Task material »
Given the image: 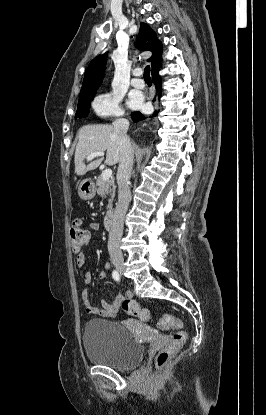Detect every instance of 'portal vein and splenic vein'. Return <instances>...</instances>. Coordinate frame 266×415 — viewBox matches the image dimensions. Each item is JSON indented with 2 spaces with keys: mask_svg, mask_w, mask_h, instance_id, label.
Listing matches in <instances>:
<instances>
[{
  "mask_svg": "<svg viewBox=\"0 0 266 415\" xmlns=\"http://www.w3.org/2000/svg\"><path fill=\"white\" fill-rule=\"evenodd\" d=\"M97 156H104V151H96L94 153H91L90 155L87 156V160L91 161L93 158H95ZM101 176H102L103 180H108L112 176V170L109 169V168L105 169L102 172Z\"/></svg>",
  "mask_w": 266,
  "mask_h": 415,
  "instance_id": "1",
  "label": "portal vein and splenic vein"
}]
</instances>
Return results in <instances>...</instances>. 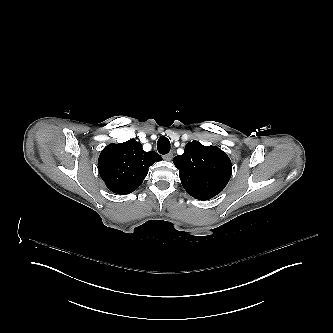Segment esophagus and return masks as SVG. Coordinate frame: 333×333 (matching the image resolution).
Segmentation results:
<instances>
[{
    "instance_id": "1",
    "label": "esophagus",
    "mask_w": 333,
    "mask_h": 333,
    "mask_svg": "<svg viewBox=\"0 0 333 333\" xmlns=\"http://www.w3.org/2000/svg\"><path fill=\"white\" fill-rule=\"evenodd\" d=\"M172 157H173V153L172 152H170V153H168V154H166V155L163 156L164 160H166V161H170L172 159Z\"/></svg>"
}]
</instances>
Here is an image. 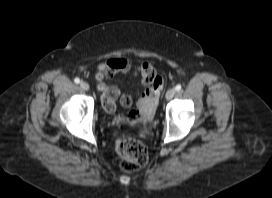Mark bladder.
<instances>
[{"instance_id":"bladder-1","label":"bladder","mask_w":272,"mask_h":198,"mask_svg":"<svg viewBox=\"0 0 272 198\" xmlns=\"http://www.w3.org/2000/svg\"><path fill=\"white\" fill-rule=\"evenodd\" d=\"M154 111V107L151 104H146L142 107V114L144 118H148Z\"/></svg>"}]
</instances>
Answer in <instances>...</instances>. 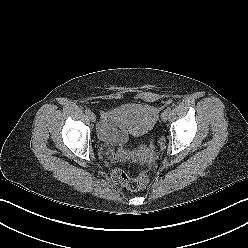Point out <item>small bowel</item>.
<instances>
[{
  "instance_id": "1",
  "label": "small bowel",
  "mask_w": 248,
  "mask_h": 248,
  "mask_svg": "<svg viewBox=\"0 0 248 248\" xmlns=\"http://www.w3.org/2000/svg\"><path fill=\"white\" fill-rule=\"evenodd\" d=\"M98 133L108 145L125 143L129 138L128 131L118 123L115 110H109L101 115Z\"/></svg>"
}]
</instances>
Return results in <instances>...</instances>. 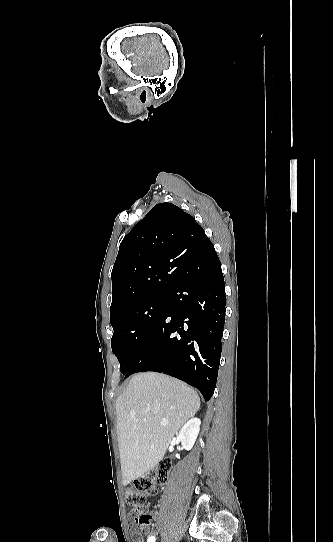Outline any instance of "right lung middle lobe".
<instances>
[{"label":"right lung middle lobe","instance_id":"obj_1","mask_svg":"<svg viewBox=\"0 0 333 542\" xmlns=\"http://www.w3.org/2000/svg\"><path fill=\"white\" fill-rule=\"evenodd\" d=\"M168 294L130 306L111 317L114 329L111 347L120 363V371L126 374L140 349L153 332L168 306Z\"/></svg>","mask_w":333,"mask_h":542}]
</instances>
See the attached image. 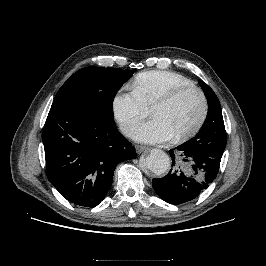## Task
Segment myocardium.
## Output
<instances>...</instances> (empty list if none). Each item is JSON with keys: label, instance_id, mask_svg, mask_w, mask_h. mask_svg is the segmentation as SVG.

Task directions » From the line holding "Segment myocardium." down to the final line above, copy each line exactly, and leave out everything before it.

Solution to the exercise »
Segment myocardium.
## Output
<instances>...</instances> (empty list if none). Each item is JSON with keys: label, instance_id, mask_svg, mask_w, mask_h. mask_svg is the segmentation as SVG.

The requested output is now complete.